Projects: World of Goo
Company: Indie Fund
XOXOing: Indie Games and Alternate Funding
Bonnie and Clyde was important for a lot of reasons, but not least of all for its context, a Hollywood struggling with the demise of musicals and led to the renaissance of the medium at the hands of new auteurs. The gaming industry is going through a similar revitalization, with Ron’s World of Goo being one of the first of the new vanguard.
Ron’s background – he worked at Electronic Arts in his first game ever, because he’d wanted to make games since he was six years old. Didn’t realize in college or school that making games was a serious profession – it sounded like saying “I want to be a firefighter”, but going to EA changed that.
One of his first games was a clone of the Tron arcade game when he was 17, his first “real” game and then he didn’t have time to make games until he got to EA, which he joined after being laid off in the dot-com world in 2001. Working on the Pogo team was good because it was sheltered from some of the worst parts of the EA company culture. But the work there wasn’t primarily creative; Even though Ron could contribute he was mostly treated as a factory worker.

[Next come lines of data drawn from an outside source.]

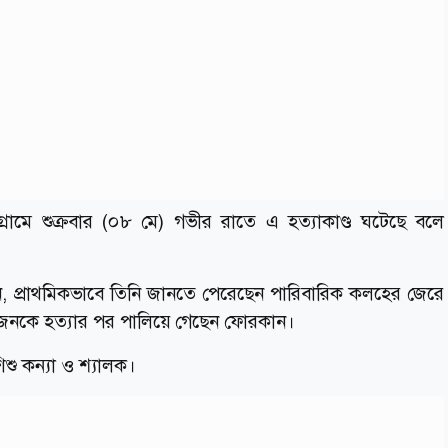
্রামে শুক্রবার (০৮ মে) গভীর রাতে এ হত্যাকাণ্ড ঘটেছে বলে
ন, প্রাথমিকভাবে তিনি জানতে পেরেছেন পারিবারিক কলহের জেরে
 জনকে হত্যার পর পালিয়ে গেছেন ফোরকান।
িশু কন্যা ও শ্যালক।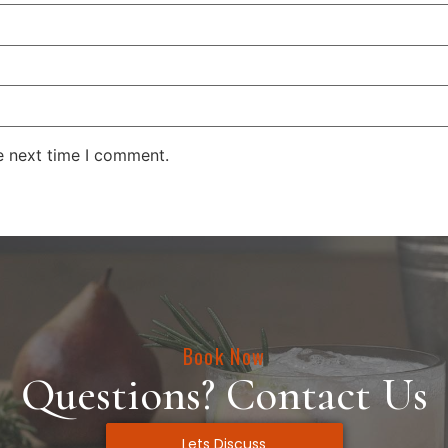
e next time I comment.
Book Now
Questions? Contact Us
Lets Discuss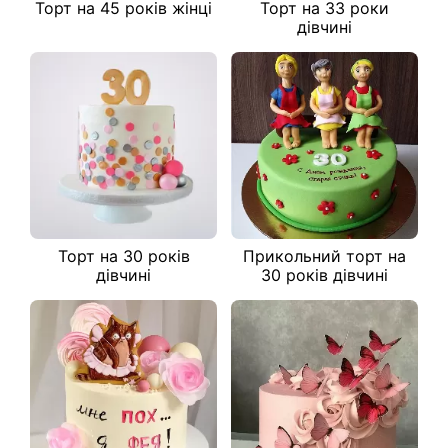
Торт на 45 років жінці
Торт на 33 роки
дівчині
Торт на 30 років
Прикольний торт на
дівчині
30 років дівчині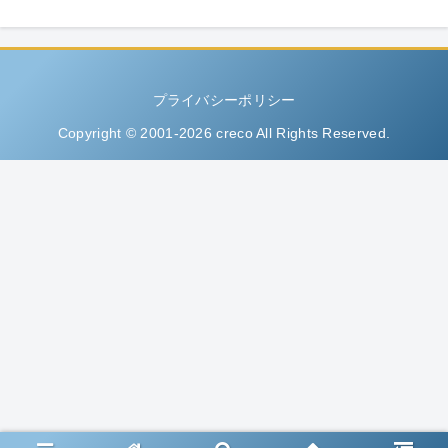
プライバシーポリシー
Copyright © 2001-2026 creco All Rights Reserved.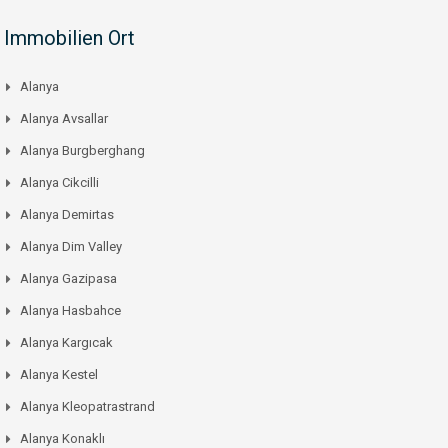
Immobilien Ort
Alanya
Alanya Avsallar
Alanya Burgberghang
Alanya Cikcilli
Alanya Demirtas
Alanya Dim Valley
Alanya Gazipasa
Alanya Hasbahce
Alanya Kargıcak
Alanya Kestel
Alanya Kleopatrastrand
Alanya Konaklı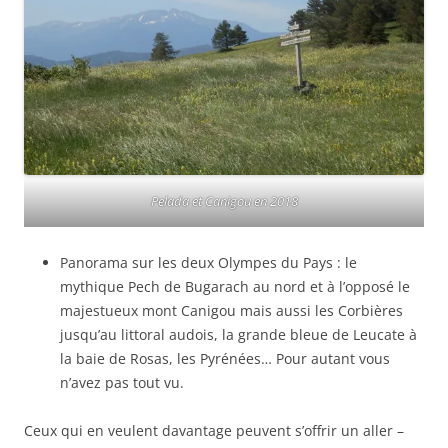
Pelada et Canigou en 2018
Panorama sur les deux Olympes du Pays : le
mythique Pech de Bugarach au nord et à l’opposé le
majestueux mont Canigou mais aussi les Corbières
jusqu’au littoral audois, la grande bleue de Leucate à
la baie de Rosas, les Pyrénées… Pour autant vous
n’avez pas tout vu.
Ceux qui en veulent davantage peuvent s’offrir un aller –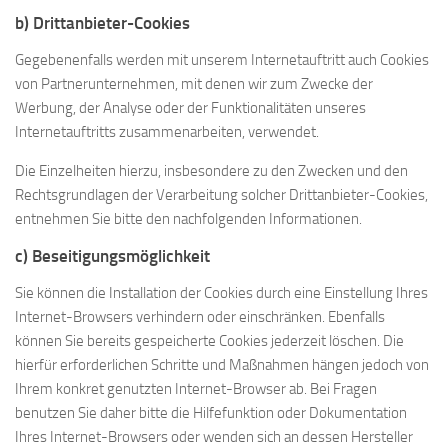
b) Drittanbieter-Cookies
Gegebenenfalls werden mit unserem Internetauftritt auch Cookies
von Partnerunternehmen, mit denen wir zum Zwecke der
Werbung, der Analyse oder der Funktionalitäten unseres
Internetauftritts zusammenarbeiten, verwendet.
Die Einzelheiten hierzu, insbesondere zu den Zwecken und den
Rechtsgrundlagen der Verarbeitung solcher Drittanbieter-Cookies,
entnehmen Sie bitte den nachfolgenden Informationen.
c) Beseitigungsmöglichkeit
Sie können die Installation der Cookies durch eine Einstellung Ihres
Internet-Browsers verhindern oder einschränken. Ebenfalls
können Sie bereits gespeicherte Cookies jederzeit löschen. Die
hierfür erforderlichen Schritte und Maßnahmen hängen jedoch von
Ihrem konkret genutzten Internet-Browser ab. Bei Fragen
benutzen Sie daher bitte die Hilfefunktion oder Dokumentation
Ihres Internet-Browsers oder wenden sich an dessen Hersteller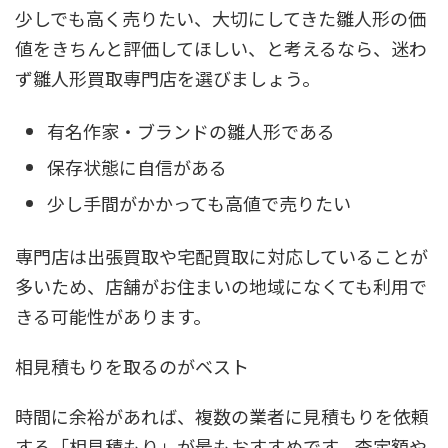
少しでも高く売りたい、大切にしてきた雛人形の価
値をきちんと評価してほしい、と考えるなら、迷わ
ず雛人形買取専門店を選びましょう。
有名作家・ブランドの雛人形である
保存状態に自信がある
少し手間がかかっても高値で売りたい
専門店は出張買取や宅配買取に対応していることが
多いため、店舗がお住まいの地域になくても利用で
きる可能性があります。
相見積もりを取るのがベスト
時間に余裕があれば、複数の業者に見積もりを依頼
する「相見積もり」が最もおすすめです。査定額や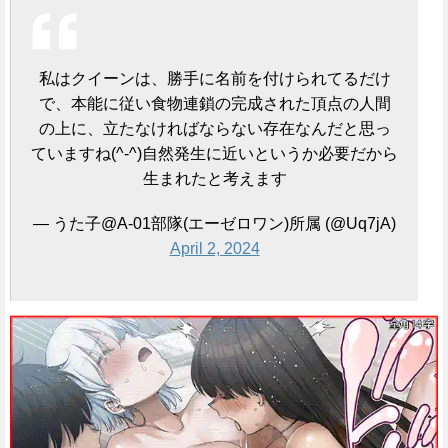
私はクイーンは、勝手に名前を付けられてるだけ
で、本能に従い食物連鎖の完成された頂点の人間
の上に、立たなければならない存在なんだと思っ
ていますね(^-^)自然発生に近いというか必要だから
生まれたと考えます
— うた子@A-01部隊(エーゼロワン)所属 (@Uq7jA)
April 2, 2024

Being at a big company requires you to be a specialized tool, but being independent is the exact opposite, and meeting Kyle made it immediately clear that there was another person who was interested in small games. “It was a natural pairing” for them to leave when they did; Jim Greer the founder of Kongregate left at the same time.
The conventional wisdom these days is the “minimum viable product” idea, around “one person, one game, one week” and one of the most popular was Tower of Goo. This indie process was a lot different from what the big studios were doing, with no design documents and no attempt to create a magnum opus. You pick the one core mechanic of what you’re doing, and you build the simplest core mechanic of that.

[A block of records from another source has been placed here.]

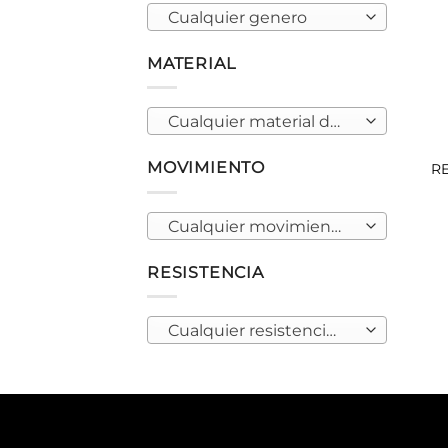
Cualquier genero
MATERIAL
Cualquier material de caja
MOVIMIENTO
R
Cualquier movimiento
RESISTENCIA
Cualquier resistencia al agua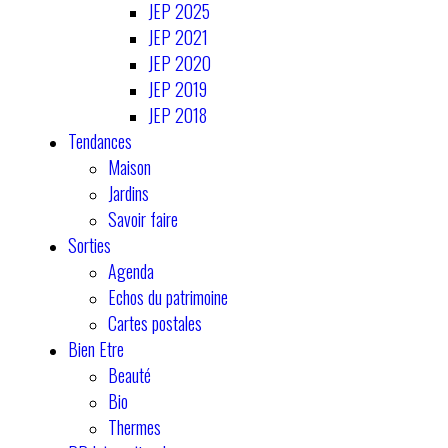
JEP 2025
JEP 2021
JEP 2020
JEP 2019
JEP 2018
Tendances
Maison
Jardins
Savoir faire
Sorties
Agenda
Echos du patrimoine
Cartes postales
Bien Etre
Beauté
Bio
Thermes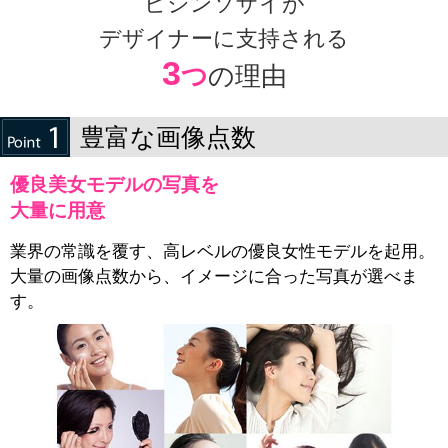
ビジンソザイが
デザイナーに支持される
3
つ
の理由
豊富な画像点数
優良美女モデルの写真を
大量に用意
業界の常識を覆す、高レベルの優良女性モデルを起用。
大量の画像点数から、イメージに合った写真が選べま
す。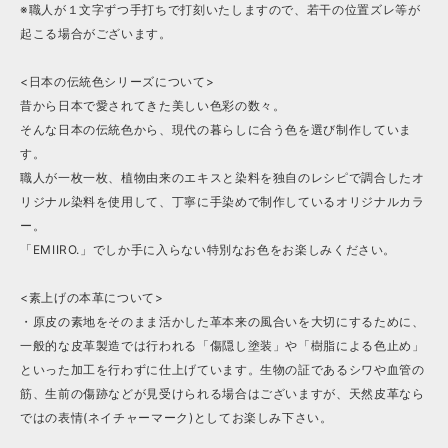
※職人が１文字ずつ手打ちで打刻いたしますので、若干の位置ズレ等が
起こる場合がございます。
<日本の伝統色シリーズについて>
昔から日本で愛されてきた美しい色彩の数々。
そんな日本の伝統色から、現代の暮らしに合う色を選び制作していま
す。
職人が一枚一枚、植物由来のエキスと染料を独自のレシピで調合したオ
リジナル染料を使用して、丁寧に手染めで制作しているオリジナルカラ
ー。
「EMIIRO.」でしか手に入らない特別なお色をお楽しみください。
<素上げの本革について>
・原皮の素地をそのまま活かした革本来の風合いを大切にするために、
一般的な皮革製造では行われる「傷隠し塗装」や「樹脂による色止め」
といった加工を行わずに仕上げています。生物の証であるシワや血管の
筋、生前の傷跡などが見受けられる場合はございますが、天然皮革なら
ではの表情(ネイチャーマーク)としてお楽しみ下さい。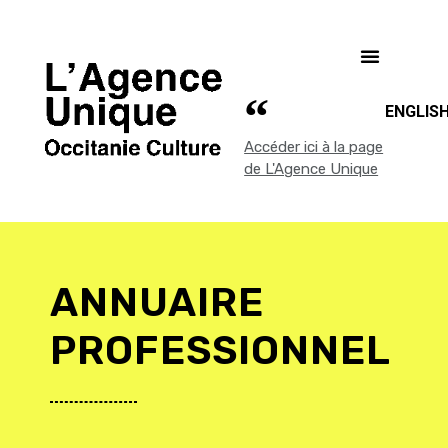
ENGLIS
Accéder ici à la page
de L'Agence Unique
ANNUAIRE
PROFESSIONNEL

Is “World of Goo” complete? If Kyle had his way, they’d have worked for another year, but they embraced the work-in-progress nature of being indie. They had a great range of non-overlapping skills which made them able to work together well on the project without any conflict. They’d started talking to publishers and amounts of money like $120,000 sounded enormous, but they eventually figured out the biggest offer they got was $650,000. And doing the math of how much they could sell through WiiWare and direct made it seem like it wouldn’t be worth the pain to work with traditional publishers. The worst deal they got was a European publisher that offered them $180,000 and 10% of net revenues.
World of Goo’s ended up a wild success, despite the unconventional tactic of targeting many platforms. And the team has kept iterating on it, offering up new versions and variations that customers have loved. Ron says he’s not officially retired, but he doesn’t have to work for the next 10 or 20 years. [Naturally, a round of applause.]
Lots of other indie game devs want to get funding so they don’t need any further funding, so they can stop being tenant farmer sharecroppers. Now they’ve published their funding terms as a public Google Doc, so that devs can see they’re getting a shitty deal from big publishers, or so other other indie devs have a starting point to work from.
Indie Fund is really distinguished from other sources of funding because it’s not the primary source of income from its investors, but it’s optimized for helping its fundees, and sharing the learnings between those games.